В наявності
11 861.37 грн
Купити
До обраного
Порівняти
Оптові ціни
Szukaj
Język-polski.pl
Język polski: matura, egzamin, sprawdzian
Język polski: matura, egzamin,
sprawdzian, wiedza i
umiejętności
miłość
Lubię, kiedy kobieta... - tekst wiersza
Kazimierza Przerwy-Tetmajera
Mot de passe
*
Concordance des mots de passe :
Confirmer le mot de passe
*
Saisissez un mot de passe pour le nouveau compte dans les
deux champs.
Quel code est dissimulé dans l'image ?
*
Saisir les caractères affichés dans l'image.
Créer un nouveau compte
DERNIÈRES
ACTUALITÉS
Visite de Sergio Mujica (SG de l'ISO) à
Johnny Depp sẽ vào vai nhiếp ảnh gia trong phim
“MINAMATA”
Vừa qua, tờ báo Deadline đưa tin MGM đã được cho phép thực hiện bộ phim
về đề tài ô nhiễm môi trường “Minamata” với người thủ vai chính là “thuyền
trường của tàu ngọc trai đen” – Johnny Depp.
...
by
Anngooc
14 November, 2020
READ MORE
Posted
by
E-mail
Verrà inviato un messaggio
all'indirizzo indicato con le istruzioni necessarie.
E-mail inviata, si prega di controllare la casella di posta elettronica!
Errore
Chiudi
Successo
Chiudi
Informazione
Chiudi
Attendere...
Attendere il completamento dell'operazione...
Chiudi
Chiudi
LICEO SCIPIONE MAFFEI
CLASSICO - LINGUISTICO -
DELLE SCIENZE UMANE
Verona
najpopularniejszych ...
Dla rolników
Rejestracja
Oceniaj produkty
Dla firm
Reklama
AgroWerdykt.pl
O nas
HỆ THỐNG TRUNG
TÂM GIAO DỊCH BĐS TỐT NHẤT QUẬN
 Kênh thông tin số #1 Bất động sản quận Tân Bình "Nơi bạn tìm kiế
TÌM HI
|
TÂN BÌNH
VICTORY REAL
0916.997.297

**Task requirements:**
Print exactly the lines above, starting at the line that contains "Attendere..." and ending with the last line of the records, both included.

**Output of the exercise:**
Attendere...
Attendere il completamento dell'operazione...
Chiudi
Chiudi
LICEO SCIPIONE MAFFEI
CLASSICO - LINGUISTICO -
DELLE SCIENZE UMANE
Verona
najpopularniejszych ...
Dla rolników
Rejestracja
Oceniaj produkty
Dla firm
Reklama
AgroWerdykt.pl
O nas
HỆ THỐNG TRUNG
TÂM GIAO DỊCH BĐS TỐT NHẤT QUẬN
 Kênh thông tin số #1 Bất động sản quận Tân Bình "Nơi bạn tìm kiế
TÌM HI
|
TÂN BÌNH
VICTORY REAL
0916.997.297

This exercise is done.